In the laboratory setting, Milton and Pankaew used tiny enclosed treadmills with simulated lighting, which the hatchlings followed while on the treadmill. To determine how well they could perform after their walk on the treadmill, the hatchlings swam in a small tank using a specially designed swimsuit. The researchers measured oxygen consumption and lactate accumulation during the hatchlings’ high energy intensive frenzy crawls and frenzy swimming periods. When they were swimming, the researchers also measured the hatchlings’ breathing rates and stroke rates—that is how fast they were paddling their flippers.
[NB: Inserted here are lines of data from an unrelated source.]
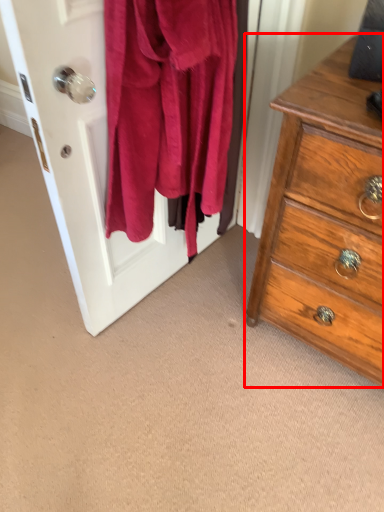 Question: Considering the relative positions of chest of drawers (annotated by the red box) and screen door in the image provided, where is chest of drawers (annotated by the red box) located with respect to the staircase?

Choices:
 (A) left
 (B) right

Answer: (B) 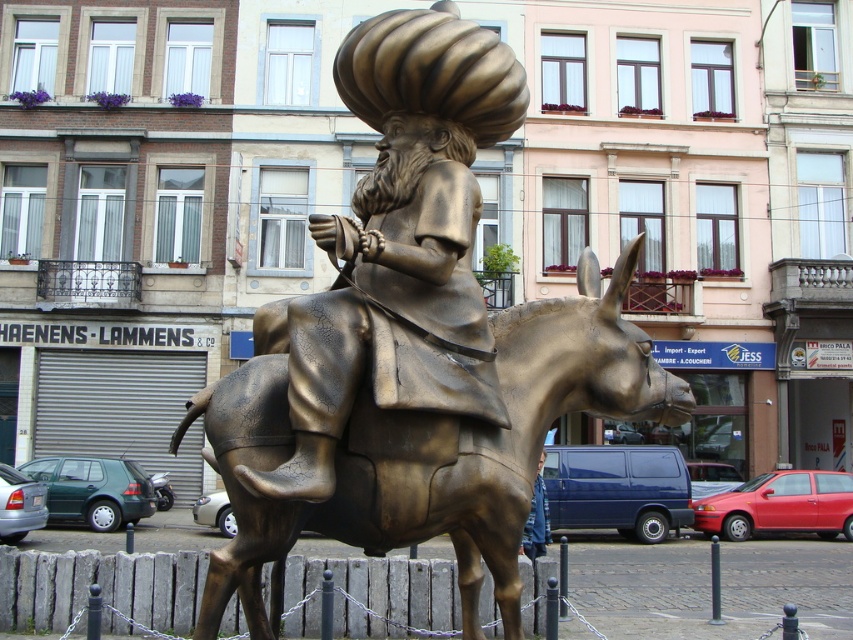 Question: Where is bronze statue at center located in relation to bronze textured horse at center in the image?

Choices:
 (A) above
 (B) below

Answer: (A)

Question: Which of the following is the closest to the observer?

Choices:
 (A) (303, 513)
 (B) (473, 24)

Answer: (A)

Question: Can you confirm if bronze statue at center is positioned above bronze textured horse at center?

Choices:
 (A) yes
 (B) no

Answer: (A)

Question: Is bronze statue at center positioned behind bronze textured horse at center?

Choices:
 (A) no
 (B) yes

Answer: (A) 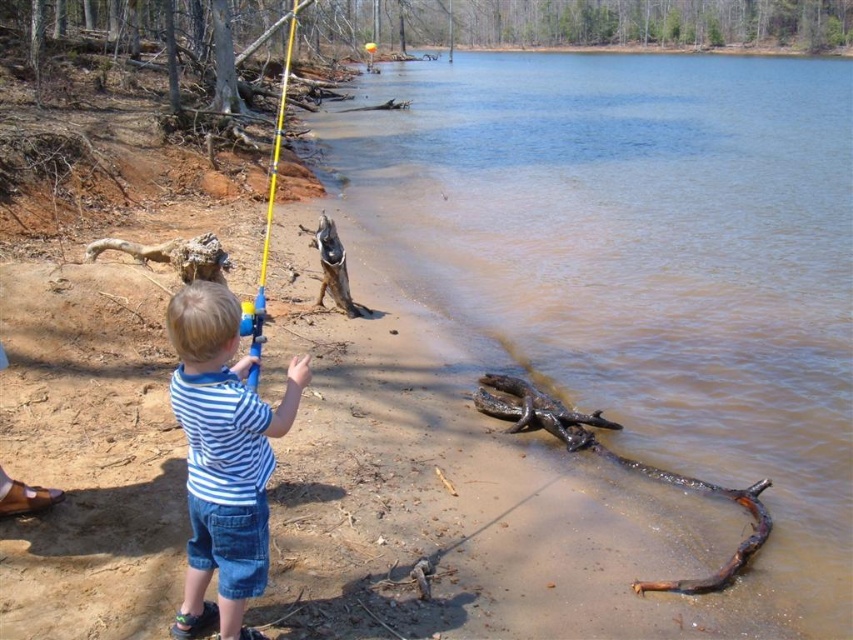 Does blue striped shirt at center have a lesser width compared to brown rough log at lower right?

Yes.

Does blue striped shirt at center appear on the right side of brown rough log at lower right?

Incorrect, blue striped shirt at center is not on the right side of brown rough log at lower right.

This screenshot has width=853, height=640. I want to click on blue striped shirt at center, so click(x=223, y=456).

Where is `blue striped shirt at center`? blue striped shirt at center is located at coordinates (223, 456).

Which is more to the left, brown muddy water at lower center or brown rough log at lower right?

Positioned to the left is brown rough log at lower right.

Who is taller, brown muddy water at lower center or brown rough log at lower right?

With more height is brown muddy water at lower center.

Between point (599, 118) and point (618, 460), which one is positioned in front?

Point (618, 460) is in front.

This screenshot has width=853, height=640. Find the location of `brown muddy water at lower center`. brown muddy water at lower center is located at coordinates (643, 260).

Is brown muddy water at lower center thinner than blue striped shirt at center?

Incorrect, brown muddy water at lower center's width is not less than blue striped shirt at center's.

Between brown muddy water at lower center and blue striped shirt at center, which one has less height?

blue striped shirt at center

Between point (815, 554) and point (231, 477), which one is positioned in front?

Point (231, 477) is more forward.

At what (x,y) coordinates should I click in order to perform the action: click on brown muddy water at lower center. Please return your answer as a coordinate pair (x, y). Image resolution: width=853 pixels, height=640 pixels. Looking at the image, I should click on (643, 260). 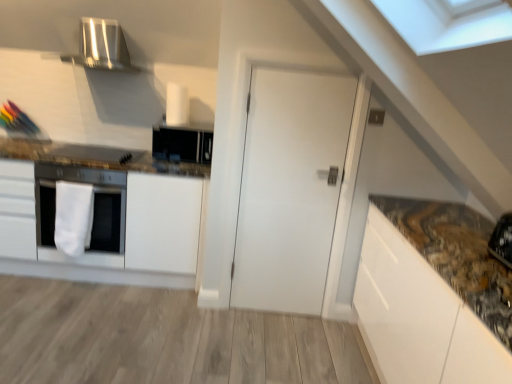 At what (x,y) coordinates should I click in order to perform the action: click on free location above white fabric towel at left (from a real-world perspective). Please return your answer as a coordinate pair (x, y). Looking at the image, I should click on (73, 177). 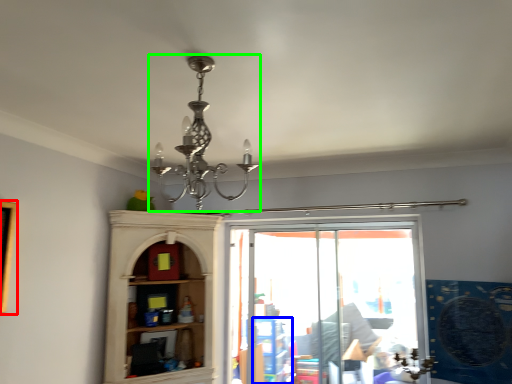 Question: Considering the real-world distances, which object is closest to picture frame (highlighted by a red box)? shelf (highlighted by a blue box) or lamp (highlighted by a green box).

To verify that the laboratory simulations on the treadmills were a good representation for actual disorientation, the researchers also conducted field studies. They observed normal and disorientated hatchling behavior and physiology on the beach to see how far the hatchlings crawled, how long it took them, and how often and how long they rested. The researchers compared behavior and metabolic markers in the field with those from laboratory experiments. Results from the laboratory and field studies matched.
“We were completely surprised by the results of this study,” said Milton. “We were expecting that the hatchlings would be really tired from the extended crawling and that they would not be able to swim well. It turned out not to be the case and that they are in fact crawling machines. They crawl and rest, crawl and rest and that’s why they weren’t too tired to swim.”
While this is good news, Milton and Pankaew caution that even though the hatchlings have incredible physical prowess that enables them to crawl for hours when they are disoriented, they wind up spending more time on the beach, which increases their chances of being eaten or harmed in other ways.
“One of the goals of the Florida Fish and Wildlife Conservation Commission is to reduce hatchling disorientation and our study provides the scientific basis to support lighting ordinances during turtle hatching season,” said Milton. “We all need to do our part in helping to conserve these incredible animals.”
This research is supported by the National Save the Sea Turtle Foundation and a Friends of Gumbo Limbo graduate grant awarded to Pankaew.